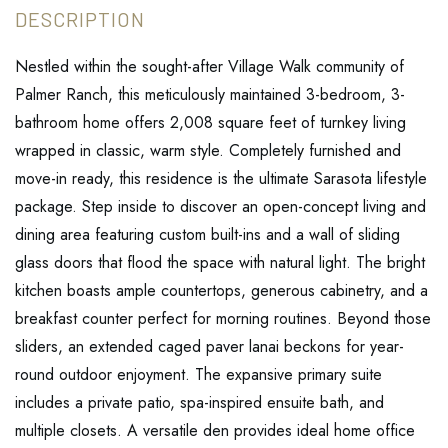
Nestled within the sought-after Village Walk community of
Palmer Ranch, this meticulously maintained 3-bedroom, 3-
bathroom home offers 2,008 square feet of turnkey living
wrapped in classic, warm style. Completely furnished and
move-in ready, this residence is the ultimate Sarasota lifestyle
package. Step inside to discover an open-concept living and
dining area featuring custom built-ins and a wall of sliding
glass doors that flood the space with natural light. The bright
kitchen boasts ample countertops, generous cabinetry, and a
breakfast counter perfect for morning routines. Beyond those
sliders, an extended caged paver lanai beckons for year-
round outdoor enjoyment. The expansive primary suite
includes a private patio, spa-inspired ensuite bath, and
multiple closets. A versatile den provides ideal home office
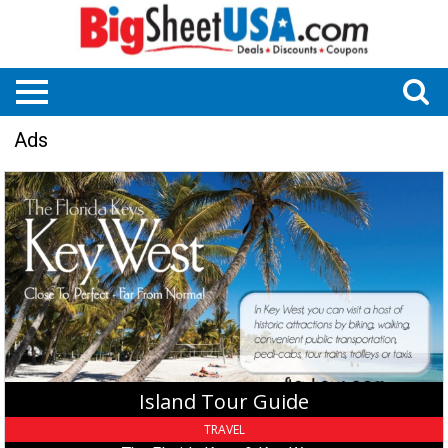
Ads
Island
Tour
Guide,
The
Florida
Keys
&
Key
West,
Key
West,
Island Tour Guide
FL
TRAVEL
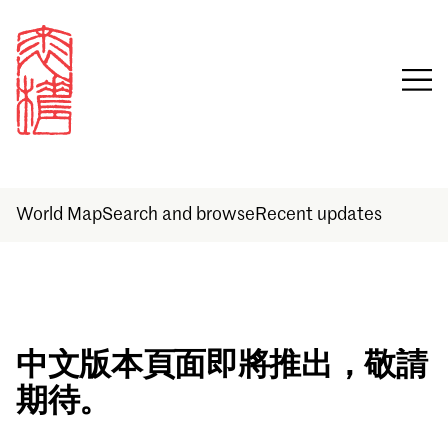
World Map
Search and browse
Recent updates
Sign in
中文版本頁面即將推出，敬請
期待。
Email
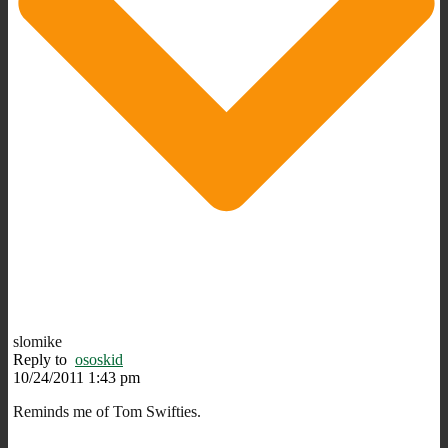
slomike
Reply to
ososkid
10/24/2011 1:43 pm
Reminds me of Tom Swifties.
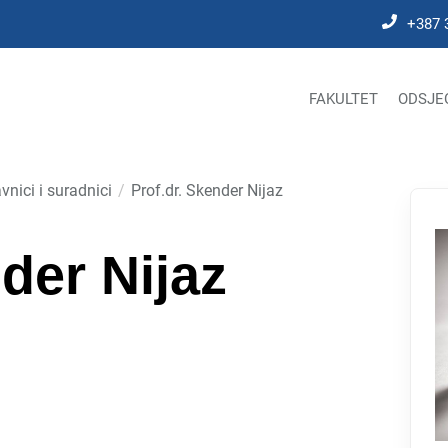
+387 
FAKULTET
ODSJE
vnici i suradnici
Prof.dr. Skender Nijaz
der Nijaz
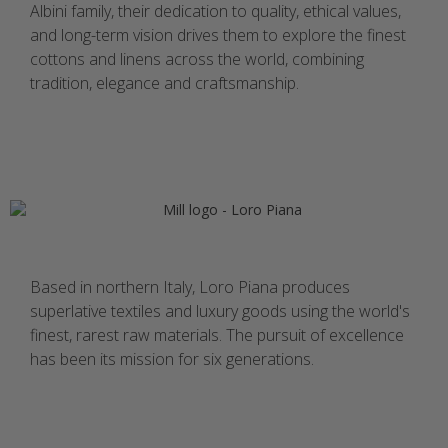
Albini family, their dedication to quality, ethical values,
and long-term vision drives them to explore the finest
cottons and linens across the world, combining
tradition, elegance and craftsmanship.
Based in northern Italy, Loro Piana produces
superlative textiles and luxury goods using the world's
finest, rarest raw materials. The pursuit of excellence
has been its mission for six generations.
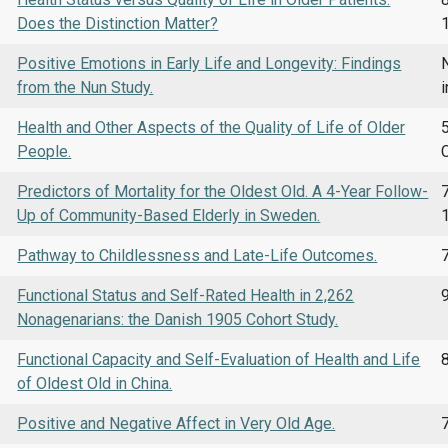
Does the Distinction Matter?
Positive Emotions in Early Life and Longevity: Findings
N
from the Nun Study.
i
Health and Other Aspects of the Quality of Life of Older
5
People.
Predictors of Mortality for the Oldest Old. A 4-Year Follow-
7
Up of Community-Based Elderly in Sweden.
Pathway to Childlessness and Late-Life Outcomes.
Functional Status and Self-Rated Health in 2,262
Nonagenarians: the Danish 1905 Cohort Study.
Functional Capacity and Self-Evaluation of Health and Life
of Oldest Old in China.
Positive and Negative Affect in Very Old Age.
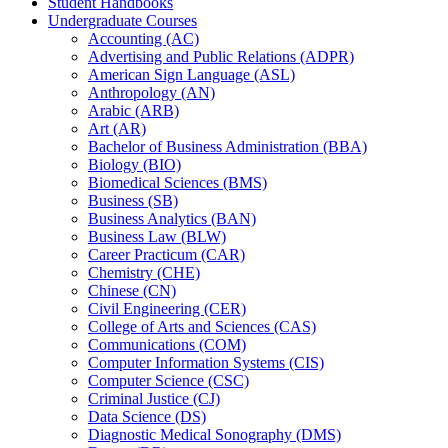
Student Handbooks
Undergraduate Courses
Accounting (AC)
Advertising and Public Relations (ADPR)
American Sign Language (ASL)
Anthropology (AN)
Arabic (ARB)
Art (AR)
Bachelor of Business Administration (BBA)
Biology (BIO)
Biomedical Sciences (BMS)
Business (SB)
Business Analytics (BAN)
Business Law (BLW)
Career Practicum (CAR)
Chemistry (CHE)
Chinese (CN)
Civil Engineering (CER)
College of Arts and Sciences (CAS)
Communications (COM)
Computer Information Systems (CIS)
Computer Science (CSC)
Criminal Justice (CJ)
Data Science (DS)
Diagnostic Medical Sonography (DMS)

· · · · ·

== ASSIGNMENT ==
When a line of the data holds the string "this", pick it out and copy it.

== SOLUTION ==
Palmer Ranch, this meticulously maintained 3-bedroom, 3-
move-in ready, this residence is the ultimate Sarasota lifestyle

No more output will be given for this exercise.